W zwisie na drążku, ręce w nawróceniu, rozstawione szeroko:
– wziąć wdech i podciągnąć się tak, by klatka piersiowa znalazła się prawie na wysokości drążka:
– wykonać wydech w końcowej fazie ruchu;
– powrócić do pozycji wyjściowej, kontrolując ruch podczas opadania, a następnie powtórzyć całe ćwiczenie.
To doskonałe, choć wymagające dość dużej siły, ćwiczenie rozwija mięsień najszerszy grzbietu i mięsień obły większy, a w czasie ściągania łopatek w końcowej fazie podciągania także mięśnie równoległoboczne oraz poprzeczne i wstępujące części mięśnia czworobocznego. Angażuje również mięsień dwugłowy ramienia, mięsień ramienny i mięsień ramienno-promieniowy.
Warianty: wypinając klatkę piersiową, można podciągnąć się na wysokość brody. Ćwiczenie będzie bardziej intensywne, gdy zwiększy się obciążenie, zaczepiając przy pasie ciężarki. Biorąc pod uwagę aspekt biomechaniczny, warto zauważyć, że jeśli łokcie będą prowadzone wzdłuż tułowia, to ćwiczenie angażuje głównie włókna zewnętrzne mięśnia najszerszego grzbietu i powoduje wzrost szerokości mięśni grzbietu.
Odwodzenie łokci do tyłu i wypinanie klatki piersiowej przy podciąganiu się na wysokość brody sprawi, że zaangażuje się głównie włókna górne i środkowe mięśnia najszerszego grzbietu, a także mięsień obły większy.
Ćwiczenie to zwiększa masę mięśni grzbietu. W trakcie ściągania łopatek angażuje się również mięsień równoległoboczny i część wstępującą mięśnia czworobocznego.
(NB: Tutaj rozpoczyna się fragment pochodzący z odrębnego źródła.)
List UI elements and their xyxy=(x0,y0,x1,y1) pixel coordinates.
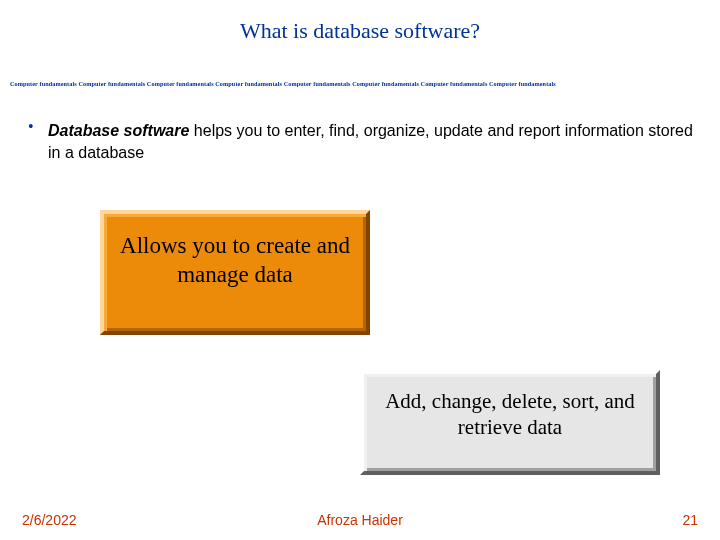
bullet-text: Database software helps you to enter, fi… xyxy=(48,120,698,163)
bullet-item: • Database software helps you to enter, … xyxy=(28,120,698,163)
body-content: • Database software helps you to enter, … xyxy=(28,120,698,163)
bullet-lead: Database software xyxy=(48,122,189,139)
slide: What is database software? Computer fund… xyxy=(0,0,720,540)
callout-orange: Allows you to create and manage data xyxy=(100,210,370,335)
bullet-glyph: • xyxy=(28,118,48,136)
callout-gray: Add, change, delete, sort, and retrieve … xyxy=(360,370,660,475)
divider-text: Computer fundamentals Computer fundament… xyxy=(10,80,710,87)
slide-title: What is database software? xyxy=(0,18,720,44)
footer-author: Afroza Haider xyxy=(0,512,720,528)
footer-page-number: 21 xyxy=(682,512,698,528)
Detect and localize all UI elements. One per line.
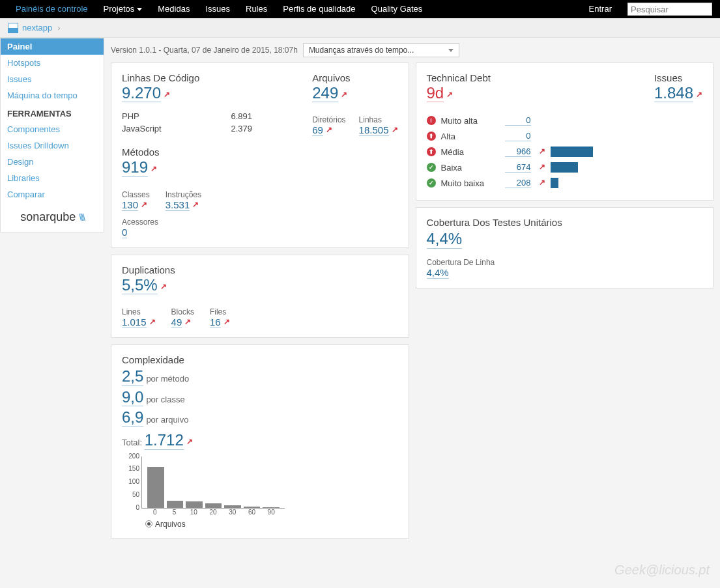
- chart-bar: [205, 503, 222, 508]
- tech-debt-card: Technical Debt 9d Issues 1.848 !Muito al…: [416, 63, 714, 201]
- nav-item[interactable]: Projetos: [96, 0, 151, 18]
- chart-ytick: 200: [122, 453, 139, 460]
- trend-up-icon: [141, 200, 147, 209]
- sidebar-item[interactable]: Hotspots: [1, 55, 104, 71]
- debt-title: Technical Debt: [427, 72, 491, 83]
- severity-count[interactable]: 966: [505, 147, 531, 157]
- time-changes-dropdown[interactable]: Mudanças através do tempo...: [303, 43, 459, 57]
- severity-row: ⬆Média966: [427, 144, 703, 160]
- cplx-per-file-label: por arquivo: [146, 415, 188, 425]
- search-input[interactable]: [627, 3, 712, 16]
- severity-row: ✓Muito baixa208: [427, 175, 703, 191]
- dup-lines-value[interactable]: 1.015: [122, 316, 147, 328]
- cplx-total[interactable]: 1.712: [145, 432, 184, 449]
- chart-bar: [244, 507, 261, 508]
- chart-ytick: 0: [122, 504, 139, 511]
- lang-name: PHP: [122, 111, 139, 121]
- cplx-per-file[interactable]: 6,9: [122, 409, 143, 427]
- severity-label: Baixa: [441, 163, 500, 173]
- chart-xtick: 5: [166, 509, 183, 516]
- debt-value[interactable]: 9d: [427, 85, 444, 102]
- radio-icon[interactable]: [145, 520, 152, 527]
- severity-count[interactable]: 0: [505, 131, 531, 141]
- line-coverage-value[interactable]: 4,4%: [427, 267, 449, 279]
- sidebar-tool-item[interactable]: Issues Drilldown: [1, 137, 104, 154]
- severity-count[interactable]: 674: [505, 162, 531, 173]
- sonarqube-logo: sonarqube \\\\: [1, 203, 104, 232]
- files-title: Arquivos: [312, 72, 397, 83]
- nav-item[interactable]: Painéis de controle: [8, 0, 96, 18]
- language-row: PHP6.891: [122, 110, 252, 122]
- cplx-title: Complexidade: [122, 354, 398, 365]
- dup-lines-title: Lines: [122, 307, 156, 316]
- dup-files-value[interactable]: 16: [210, 316, 221, 328]
- breadcrumb: nextapp ›: [0, 18, 720, 38]
- issues-value[interactable]: 1.848: [654, 85, 693, 102]
- stmts-title: Instruções: [166, 190, 201, 199]
- line-coverage-title: Cobertura De Linha: [427, 258, 703, 267]
- chart-ytick: 150: [122, 465, 139, 472]
- sidebar-tool-item[interactable]: Comparar: [1, 186, 104, 203]
- issues-title: Issues: [654, 72, 702, 83]
- trend-up-icon: [696, 90, 702, 99]
- severity-label: Alta: [441, 132, 500, 141]
- breadcrumb-project[interactable]: nextapp: [22, 23, 52, 33]
- chart-xtick: 60: [244, 509, 261, 516]
- trend-up-icon: [326, 125, 332, 134]
- sidebar-item[interactable]: Issues: [1, 71, 104, 87]
- severity-label: Muito baixa: [441, 178, 500, 188]
- chevron-right-icon: ›: [57, 23, 60, 33]
- files-value[interactable]: 249: [312, 85, 338, 102]
- language-row: JavaScript2.379: [122, 122, 252, 135]
- chart-legend[interactable]: Arquivos: [145, 520, 398, 529]
- chart-xtick: 0: [147, 509, 164, 516]
- methods-value[interactable]: 919: [122, 159, 148, 176]
- severity-count[interactable]: 208: [505, 178, 531, 188]
- severity-count[interactable]: 0: [505, 115, 531, 126]
- lines-value[interactable]: 18.505: [359, 124, 389, 136]
- sidebar-tool-item[interactable]: Libraries: [1, 170, 104, 186]
- coverage-card: Cobertura Dos Testes Unitários 4,4% Cobe…: [416, 207, 714, 288]
- nav-item[interactable]: Perfis de qualidade: [275, 0, 363, 18]
- lang-name: JavaScript: [122, 124, 162, 133]
- sidebar-item[interactable]: Máquina do tempo: [1, 87, 104, 104]
- project-icon: [8, 23, 18, 33]
- severity-icon: ⬆: [427, 147, 436, 156]
- login-link[interactable]: Entrar: [581, 0, 620, 18]
- nav-item[interactable]: Issues: [197, 0, 238, 18]
- trend-up-icon: [186, 437, 193, 446]
- stmts-value[interactable]: 3.531: [166, 199, 190, 211]
- trend-up-icon: [164, 90, 170, 99]
- sidebar: PainelHotspotsIssuesMáquina do tempo FER…: [0, 38, 104, 232]
- lang-value: 6.891: [231, 111, 252, 121]
- duplications-card: Duplications 5,5% Lines1.015 Blocks49 Fi…: [111, 255, 409, 338]
- sidebar-tool-item[interactable]: Design: [1, 154, 104, 170]
- chart-ytick: 50: [122, 491, 139, 498]
- loc-title: Linhas De Código: [122, 72, 293, 83]
- nav-item[interactable]: Rules: [238, 0, 275, 18]
- chart-legend-label: Arquivos: [155, 520, 186, 529]
- chart-bar: [224, 505, 241, 508]
- loc-value[interactable]: 9.270: [122, 85, 161, 102]
- dirs-value[interactable]: 69: [312, 124, 323, 136]
- nav-item[interactable]: Medidas: [150, 0, 197, 18]
- chart-xtick: 10: [185, 509, 202, 516]
- sidebar-item[interactable]: Painel: [1, 38, 104, 55]
- coverage-value[interactable]: 4,4%: [427, 231, 463, 248]
- cplx-per-method[interactable]: 2,5: [122, 368, 143, 385]
- dup-title: Duplications: [122, 264, 398, 275]
- severity-bar: [551, 162, 578, 173]
- caret-down-icon: [137, 8, 142, 11]
- complexity-card: Complexidade 2,5por método 9,0por classe…: [111, 344, 409, 539]
- cplx-per-class[interactable]: 9,0: [122, 389, 143, 406]
- trend-up-icon: [160, 282, 167, 291]
- severity-icon: !: [427, 116, 436, 125]
- dup-value[interactable]: 5,5%: [122, 277, 158, 294]
- accessors-title: Acessores: [122, 217, 398, 227]
- dirs-title: Diretórios: [312, 115, 345, 124]
- nav-item[interactable]: Quality Gates: [364, 0, 431, 18]
- classes-value[interactable]: 130: [122, 199, 138, 211]
- accessors-value[interactable]: 0: [122, 227, 127, 238]
- sidebar-tool-item[interactable]: Componentes: [1, 121, 104, 137]
- dup-blocks-value[interactable]: 49: [171, 316, 182, 328]
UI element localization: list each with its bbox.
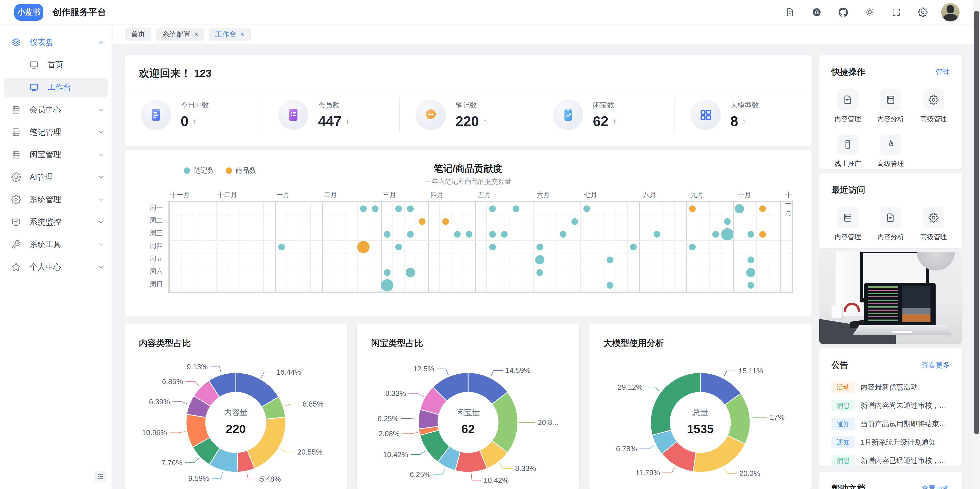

W celu uniknięcia urazów, które mogą spowodować zapalenie ścięgna dystalnego mięśnia dwugłowego ramienia (ścięgno mięśnia dwugłowego ramienia przyczepiające się do kości promieniowej), zaleca się, aby przy wykonywaniu długich serii ćwiczeń łokcie były stale lekko zgięte.